The Italian competition policeman announced on Tuesday the opening of an investigation against the Chinese social network TikTok, suspected of not applying its own rules for controlling “dangerous content inciting suicide, self-harm and eating disorders” .
The investigation by the Italian Competition Authority targets the Irish company TikTok Technology Limited, responsible for relations with European consumers, as well as the English and Italian companies, she said in a press release. The Italian headquarters of TikTok was also the subject of an inspection on Tuesday by the Authority assisted by the financial police.
The opening of the investigation was motivated by the presence on the platform of “numerous videos of young people adopting self-mutilating behavior”, in particular in connection with the so-called challenge of “the French scar”, which has gone viral in Italy on this very popular network among minors.

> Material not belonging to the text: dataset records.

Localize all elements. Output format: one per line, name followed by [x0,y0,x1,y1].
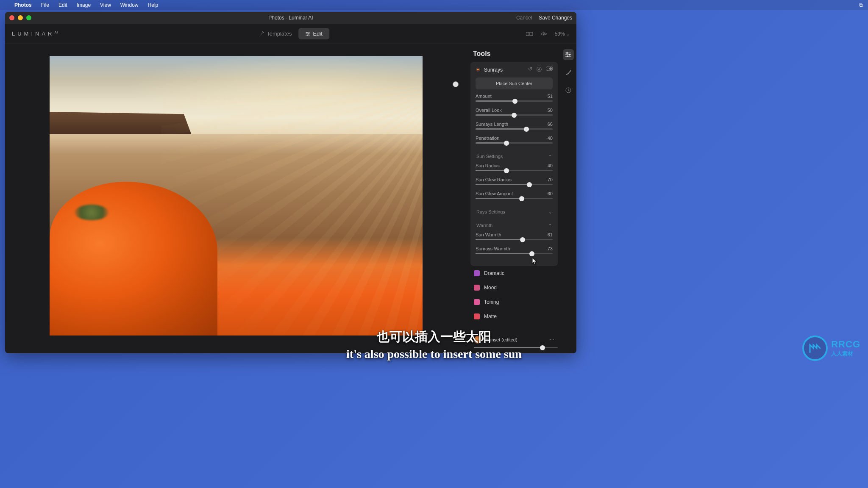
menu-image[interactable]: Image [77,2,91,8]
local-mask-icon[interactable] [563,67,574,78]
menu-help[interactable]: Help [148,2,159,8]
dropbox-icon[interactable]: ⧉ [859,2,863,8]
slider-value: 40 [548,163,553,168]
svg-point-7 [569,54,570,55]
window-titlebar: Photos - Luminar AI Cancel Save Changes [5,12,576,24]
slider-sunrays-warmth[interactable]: Sunrays Warmth 73 [476,246,553,254]
sun-center-handle[interactable] [453,81,459,87]
slider-label: Penetration [476,136,499,141]
macos-menubar: Photos File Edit Image View Window Help … [0,0,868,10]
svg-point-8 [567,55,568,57]
sunrays-panel: ☀ Sunrays ↺ Ⓐ Place Sun Center Amount 51 [470,62,558,266]
slider-sun-warmth[interactable]: Sun Warmth 61 [476,232,553,240]
sunrays-header[interactable]: ☀ Sunrays ↺ Ⓐ [476,66,553,78]
slider-value: 51 [548,94,553,99]
preset-label: Sunset (edited) [486,337,517,342]
slider-sun-radius[interactable]: Sun Radius 40 [476,163,553,171]
edit-tab[interactable]: Edit [298,28,329,39]
sidebar-category-icons [563,49,574,96]
tool-toning[interactable]: Toning [470,295,558,309]
svg-rect-3 [526,32,529,36]
mood-icon [474,285,480,291]
slider-amount[interactable]: Amount 51 [476,94,553,102]
watermark-text: RRCG [831,339,860,350]
cancel-button[interactable]: Cancel [516,15,532,21]
slider-label: Overall Look [476,108,502,113]
slider-sun-glow-amount[interactable]: Sun Glow Amount 60 [476,191,553,199]
edit-category-icon[interactable] [563,49,574,60]
history-icon[interactable] [563,85,574,96]
chevron-down-icon: ⌄ [548,210,552,214]
templates-tab[interactable]: Templates [252,28,298,39]
dramatic-icon [474,270,480,276]
watermark-subtext: 人人素材 [831,350,860,358]
tool-label: Toning [484,299,499,305]
wand-icon [259,31,264,36]
preset-thumbnail [474,336,481,344]
menu-file[interactable]: File [41,2,49,8]
chevron-up-icon: ⌃ [548,223,552,228]
main-area: Tools ☀ Sunrays ↺ Ⓐ [5,44,576,353]
close-window-button[interactable] [9,15,14,20]
zoom-level[interactable]: 59% ⌄ [555,31,570,37]
traffic-lights [9,15,31,20]
svg-point-6 [566,52,568,54]
menubar-app-name[interactable]: Photos [14,2,32,8]
preset-strength-slider[interactable] [474,347,558,348]
compare-icon[interactable] [526,31,533,36]
app-window: Photos - Luminar AI Cancel Save Changes … [5,12,576,353]
slider-label: Sun Glow Amount [476,191,513,196]
tool-label: Dramatic [484,270,504,276]
tool-label: Matte [484,313,497,319]
menu-window[interactable]: Window [120,2,139,8]
slider-value: 61 [548,232,553,237]
ai-badge-icon[interactable]: Ⓐ [537,66,542,73]
preset-more-icon[interactable]: ⋯ [550,337,554,343]
slider-overall-look[interactable]: Overall Look 50 [476,108,553,116]
svg-point-5 [543,33,545,35]
menu-view[interactable]: View [100,2,111,8]
slider-value: 66 [548,122,553,127]
save-changes-button[interactable]: Save Changes [539,15,572,21]
minimize-window-button[interactable] [18,15,23,20]
preset-bar[interactable]: Sunset (edited) ⋯ [470,332,558,344]
tool-dramatic[interactable]: Dramatic [470,266,558,280]
place-sun-center-button[interactable]: Place Sun Center [476,78,553,89]
warmth-header[interactable]: Warmth ⌃ [476,219,553,232]
slider-label: Sun Glow Radius [476,177,512,182]
svg-point-11 [549,67,552,70]
slider-value: 60 [548,191,553,196]
svg-rect-4 [530,32,533,36]
slider-label: Sunrays Warmth [476,246,510,251]
visibility-toggle-icon[interactable] [546,66,553,73]
tool-matte[interactable]: Matte [470,309,558,324]
preview-toggle-icon[interactable] [540,31,547,36]
chevron-up-icon: ⌃ [548,154,552,159]
watermark: RRCG 人人素材 [802,336,860,361]
mode-toggle: Templates Edit [252,28,329,39]
rays-settings-header[interactable]: Rays Settings ⌄ [476,205,553,219]
maximize-window-button[interactable] [26,15,31,20]
tool-label: Mood [484,285,497,291]
tool-mood[interactable]: Mood [470,280,558,295]
slider-label: Sun Radius [476,163,500,168]
reset-icon[interactable]: ↺ [528,66,532,73]
slider-sunrays-length[interactable]: Sunrays Length 66 [476,122,553,130]
window-title: Photos - Luminar AI [268,15,313,21]
canvas[interactable] [5,44,467,353]
slider-sun-glow-radius[interactable]: Sun Glow Radius 70 [476,177,553,185]
slider-value: 70 [548,177,553,182]
slider-value: 73 [548,246,553,251]
watermark-logo [802,336,828,361]
tools-sidebar: Tools ☀ Sunrays ↺ Ⓐ [467,44,576,353]
menu-edit[interactable]: Edit [58,2,67,8]
slider-penetration[interactable]: Penetration 40 [476,136,553,144]
sliders-icon [305,31,310,36]
matte-icon [474,313,480,319]
sun-icon: ☀ [476,67,481,73]
tools-heading: Tools [470,49,572,62]
svg-point-1 [308,33,309,34]
toning-icon [474,299,480,305]
sun-settings-header[interactable]: Sun Settings ⌃ [476,150,553,163]
app-toolbar: LUMINARAI Templates Edit 5 [5,24,576,44]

In this currently fashionable challenge, explained by many tutorials on TikTok, college students pinch their cheeks very hard to create a fake scar, a dangerous practice according to doctors. This phenomenon has appeared in France and Italy, causing concern in the education and health sectors.

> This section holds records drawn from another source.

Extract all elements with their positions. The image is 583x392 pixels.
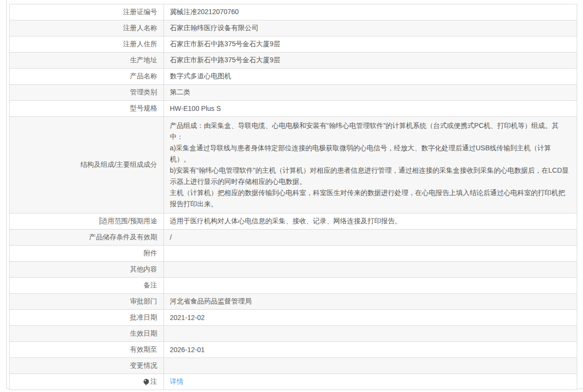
table-row: 管理类别第二类 — [10, 85, 577, 101]
note-icon — [144, 379, 149, 384]
page-container: 注册证编号冀械注准20212070760注册人名称石家庄翰纬医疗设备有限公司注册… — [6, 0, 583, 389]
row-value: 2021-12-02 — [164, 310, 577, 326]
row-label-text: 产品名称 — [130, 72, 157, 80]
row-label: 结构及组成/主要组成成分 — [10, 117, 164, 214]
row-value-text: 石家庄翰纬医疗设备有限公司 — [170, 24, 258, 32]
row-value-text: 数字式多道心电图机 — [170, 72, 231, 80]
row-label-text: 结构及组成/主要组成成分 — [80, 160, 157, 168]
row-label: 备注 — [10, 278, 164, 294]
table-row: 注册人名称石家庄翰纬医疗设备有限公司 — [10, 20, 577, 36]
row-label: 附件 — [10, 246, 164, 262]
row-label-text: 适用范围/预期用途 — [101, 217, 157, 225]
row-value: 石家庄市新石中路375号金石大厦9层 — [164, 53, 577, 69]
row-label-text: 生效日期 — [130, 329, 157, 337]
row-value: 石家庄市新石中路375号金石大厦9层 — [164, 36, 577, 53]
row-value — [164, 326, 577, 342]
row-label-text: 注册人名称 — [123, 24, 157, 32]
row-label-text: 型号规格 — [130, 104, 157, 112]
row-label: 管理类别 — [10, 85, 164, 101]
row-value: 冀械注准20212070760 — [164, 4, 577, 20]
row-value-text: 石家庄市新石中路375号金石大厦9层 — [170, 56, 280, 64]
row-label: 其他内容 — [10, 262, 164, 278]
row-label-text: 批准日期 — [130, 313, 157, 321]
table-row: 产品储存条件及有效期/ — [10, 230, 577, 246]
row-value — [164, 358, 577, 374]
table-row: 注详情 — [10, 374, 577, 390]
row-value: 详情 — [164, 374, 577, 390]
row-value-text: 2021-12-02 — [170, 314, 205, 321]
row-label: 有效期至 — [10, 342, 164, 358]
table-row: 注册人住所石家庄市新石中路375号金石大厦9层 — [10, 36, 577, 53]
row-value-text: 适用于医疗机构对人体心电信息的采集、接收、记录、网络连接及打印报告。 — [170, 217, 401, 225]
table-row: 批准日期2021-12-02 — [10, 310, 577, 326]
row-label: 注册人名称 — [10, 20, 164, 36]
row-label: 批准日期 — [10, 310, 164, 326]
row-value — [164, 246, 577, 262]
row-value: 产品组成：由采集盒、导联电缆、心电电极和安装有“翰纬心电管理软件”的计算机系统（… — [164, 117, 577, 214]
row-label: 生效日期 — [10, 326, 164, 342]
row-label: 生产地址 — [10, 53, 164, 69]
table-row: 附件 — [10, 246, 577, 262]
row-value: 数字式多道心电图机 — [164, 69, 577, 85]
table-row: 产品名称数字式多道心电图机 — [10, 69, 577, 85]
table-row: 型号规格HW-E100 Plus S — [10, 101, 577, 117]
row-label-text: 注 — [150, 377, 157, 385]
row-label-text: 注册人住所 — [123, 40, 157, 48]
registration-table: 注册证编号冀械注准20212070760注册人名称石家庄翰纬医疗设备有限公司注册… — [9, 4, 577, 390]
row-label: 产品名称 — [10, 69, 164, 85]
row-value — [164, 278, 577, 294]
row-label-text: 审批部门 — [130, 297, 157, 305]
row-label: 产品储存条件及有效期 — [10, 230, 164, 246]
row-label-text: 备注 — [144, 281, 157, 289]
row-label: 注册人住所 — [10, 36, 164, 53]
row-label: 型号规格 — [10, 101, 164, 117]
row-value: 石家庄翰纬医疗设备有限公司 — [164, 20, 577, 36]
row-value: 河北省食品药品监督管理局 — [164, 294, 577, 310]
row-value: 适用于医疗机构对人体心电信息的采集、接收、记录、网络连接及打印报告。 — [164, 214, 577, 230]
table-row: 生产地址石家庄市新石中路375号金石大厦9层 — [10, 53, 577, 69]
table-row: 有效期至2026-12-01 — [10, 342, 577, 358]
table-row: 其他内容 — [10, 262, 577, 278]
row-label: 注 — [10, 374, 164, 390]
row-label: 变更情况 — [10, 358, 164, 374]
row-value-text: 2026-12-01 — [170, 346, 205, 354]
row-value-text: 河北省食品药品监督管理局 — [170, 297, 252, 305]
row-label: 适用范围/预期用途 — [10, 214, 164, 230]
details-link[interactable]: 详情 — [170, 377, 183, 385]
table-row: 审批部门河北省食品药品监督管理局 — [10, 294, 577, 310]
row-label-text: 管理类别 — [130, 88, 157, 96]
row-value-text: 冀械注准20212070760 — [170, 8, 239, 16]
text-caret — [100, 217, 100, 225]
table-row: 注册证编号冀械注准20212070760 — [10, 4, 577, 20]
row-value: 2026-12-01 — [164, 342, 577, 358]
row-value-text: 产品组成：由采集盒、导联电缆、心电电极和安装有“翰纬心电管理软件”的计算机系统（… — [170, 120, 571, 210]
registration-table-body: 注册证编号冀械注准20212070760注册人名称石家庄翰纬医疗设备有限公司注册… — [10, 4, 577, 390]
row-label-text: 变更情况 — [130, 361, 157, 369]
row-value: / — [164, 230, 577, 246]
table-row: 备注 — [10, 278, 577, 294]
row-value-text: 第二类 — [170, 88, 190, 96]
table-row: 适用范围/预期用途适用于医疗机构对人体心电信息的采集、接收、记录、网络连接及打印… — [10, 214, 577, 230]
row-label: 注册证编号 — [10, 4, 164, 20]
row-value: 第二类 — [164, 85, 577, 101]
row-label-text: 其他内容 — [130, 265, 157, 273]
table-row: 结构及组成/主要组成成分产品组成：由采集盒、导联电缆、心电电极和安装有“翰纬心电… — [10, 117, 577, 214]
row-value — [164, 262, 577, 278]
row-label-text: 产品储存条件及有效期 — [89, 233, 157, 241]
row-label: 审批部门 — [10, 294, 164, 310]
row-value: HW-E100 Plus S — [164, 101, 577, 117]
row-label-text: 注册证编号 — [123, 8, 157, 16]
table-row: 生效日期 — [10, 326, 577, 342]
row-label-text: 有效期至 — [130, 345, 157, 353]
row-value-text: HW-E100 Plus S — [170, 105, 221, 112]
row-value-text: 石家庄市新石中路375号金石大厦9层 — [170, 40, 280, 48]
row-label-text: 附件 — [144, 249, 157, 257]
table-row: 变更情况 — [10, 358, 577, 374]
row-label-text: 生产地址 — [130, 56, 157, 64]
row-value-text: / — [170, 233, 172, 241]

The Italian gendarme notably criticizes TikTok for not having put in place adequate systems for monitoring content, “especially in the presence of particularly vulnerable users such as minors”.

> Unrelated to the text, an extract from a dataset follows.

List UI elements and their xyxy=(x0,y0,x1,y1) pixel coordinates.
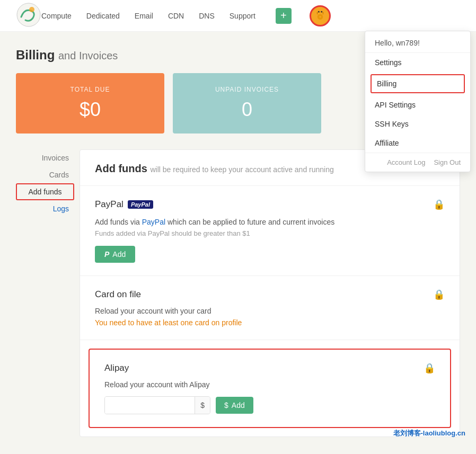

TikTok would also “not apply its own rules, which provide for the removal of dangerous content relating to challenges, suicide, self-harm and eating disorders”, underlines the Authority in its press release.
Finally, TikTok, whose popularity has exploded in favor of the Covid-19 pandemic, is accused of using an algorithm “personalizing advertisements and reproposing content similar to those already viewed”, resulting in “illegitimate conditioning” users.
Owned by the Chinese giant ByteDance, TikTok is also currently in the crosshairs of many countries for national security reasons. Following in the footsteps of several Western powers – the United States, Canada and the European Union – the United Kingdom in turn banned the application on government devices on Thursday.